##### ENTRIES PROVIDED #####
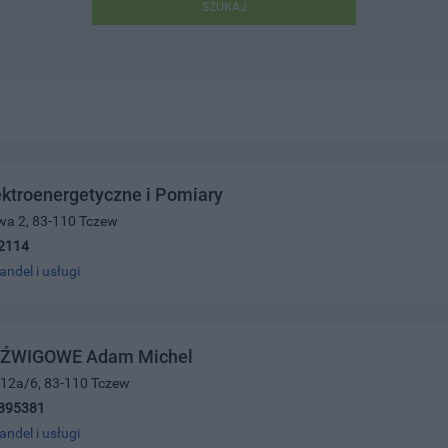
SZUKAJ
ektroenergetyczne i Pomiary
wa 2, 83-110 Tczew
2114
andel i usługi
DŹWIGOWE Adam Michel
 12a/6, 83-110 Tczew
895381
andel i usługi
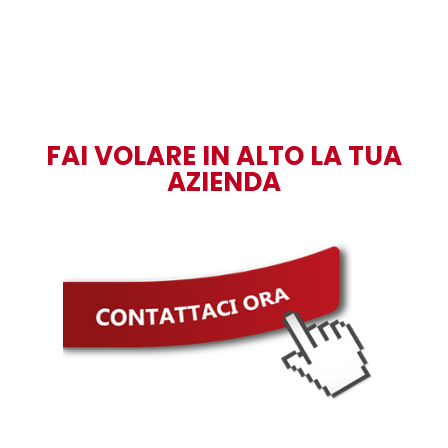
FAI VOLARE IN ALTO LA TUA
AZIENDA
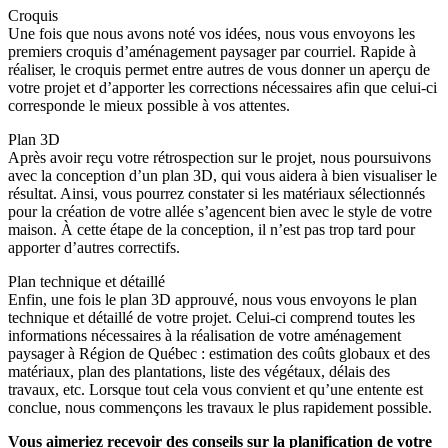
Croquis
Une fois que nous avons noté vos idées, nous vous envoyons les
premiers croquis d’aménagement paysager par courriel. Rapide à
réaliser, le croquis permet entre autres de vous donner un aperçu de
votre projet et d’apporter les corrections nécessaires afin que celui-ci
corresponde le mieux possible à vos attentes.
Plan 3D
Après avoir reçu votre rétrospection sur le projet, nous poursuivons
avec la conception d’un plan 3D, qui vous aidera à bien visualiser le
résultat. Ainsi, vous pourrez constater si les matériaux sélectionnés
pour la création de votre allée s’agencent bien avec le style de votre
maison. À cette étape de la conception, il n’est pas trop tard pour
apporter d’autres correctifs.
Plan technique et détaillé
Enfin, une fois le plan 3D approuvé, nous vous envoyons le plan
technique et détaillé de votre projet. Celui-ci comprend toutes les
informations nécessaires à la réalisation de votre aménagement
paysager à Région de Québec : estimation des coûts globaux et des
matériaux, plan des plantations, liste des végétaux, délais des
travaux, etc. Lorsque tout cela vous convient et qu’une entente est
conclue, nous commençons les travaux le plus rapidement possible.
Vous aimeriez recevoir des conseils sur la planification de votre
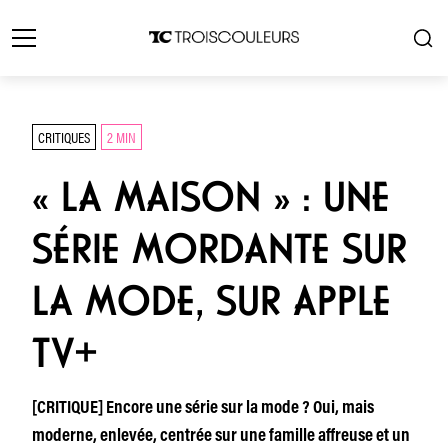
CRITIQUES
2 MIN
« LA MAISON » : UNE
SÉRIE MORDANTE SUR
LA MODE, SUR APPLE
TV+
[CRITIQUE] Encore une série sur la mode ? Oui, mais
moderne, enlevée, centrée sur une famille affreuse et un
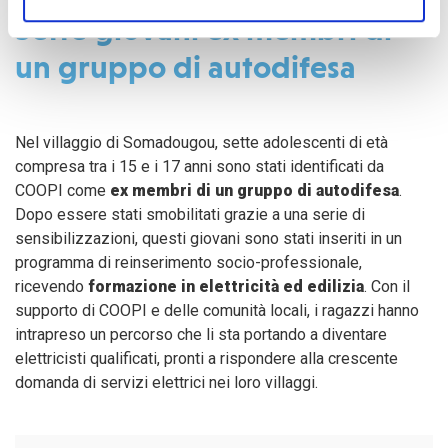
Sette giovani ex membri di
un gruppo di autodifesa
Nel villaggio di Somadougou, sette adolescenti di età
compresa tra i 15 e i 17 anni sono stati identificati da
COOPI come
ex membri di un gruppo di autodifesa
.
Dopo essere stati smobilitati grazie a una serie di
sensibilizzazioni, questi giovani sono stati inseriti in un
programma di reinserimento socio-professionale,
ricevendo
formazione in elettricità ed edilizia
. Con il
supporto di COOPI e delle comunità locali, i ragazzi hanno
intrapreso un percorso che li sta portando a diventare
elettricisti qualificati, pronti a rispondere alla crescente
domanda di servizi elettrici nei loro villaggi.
#####
Exclude the pictures and print the rest of the data exactly.

SZUKAJ
ektroenergetyczne i Pomiary
wa 2, 83-110 Tczew
2114
andel i usługi
DŹWIGOWE Adam Michel
 12a/6, 83-110 Tczew
895381
andel i usługi
FAI VOLARE IN ALTO LA TUA
AZIENDA
Croquis
Une fois que nous avons noté vos idées, nous vous envoyons les
premiers croquis d’aménagement paysager par courriel. Rapide à
réaliser, le croquis permet entre autres de vous donner un aperçu de
votre projet et d’apporter les corrections nécessaires afin que celui-ci
corresponde le mieux possible à vos attentes.
Plan 3D
Après avoir reçu votre rétrospection sur le projet, nous poursuivons
avec la conception d’un plan 3D, qui vous aidera à bien visualiser le
résultat. Ainsi, vous pourrez constater si les matériaux sélectionnés
pour la création de votre allée s’agencent bien avec le style de votre
maison. À cette étape de la conception, il n’est pas trop tard pour
apporter d’autres correctifs.
Plan technique et détaillé
Enfin, une fois le plan 3D approuvé, nous vous envoyons le plan
technique et détaillé de votre projet. Celui-ci comprend toutes les
informations nécessaires à la réalisation de votre aménagement
paysager à Région de Québec : estimation des coûts globaux et des
matériaux, plan des plantations, liste des végétaux, délais des
travaux, etc. Lorsque tout cela vous convient et qu’une entente est
conclue, nous commençons les travaux le plus rapidement possible.
Vous aimeriez recevoir des conseils sur la planification de votre
CRITIQUES
2 MIN
« LA MAISON » : UNE
SÉRIE MORDANTE SUR
LA MODE, SUR APPLE
TV+
[CRITIQUE] Encore une série sur la mode ? Oui, mais
moderne, enlevée, centrée sur une famille affreuse et un
Sette giovani ex membri di
un gruppo di autodifesa
Nel villaggio di Somadougou, sette adolescenti di età
compresa tra i 15 e i 17 anni sono stati identificati da
COOPI come
ex membri di un gruppo di autodifesa
.
Dopo essere stati smobilitati grazie a una serie di
sensibilizzazioni, questi giovani sono stati inseriti in un
programma di reinserimento socio-professionale,
ricevendo
formazione in elettricità ed edilizia
. Con il
supporto di COOPI e delle comunità locali, i ragazzi hanno
intrapreso un percorso che li sta portando a diventare
elettricisti qualificati, pronti a rispondere alla crescente
domanda di servizi elettrici nei loro villaggi.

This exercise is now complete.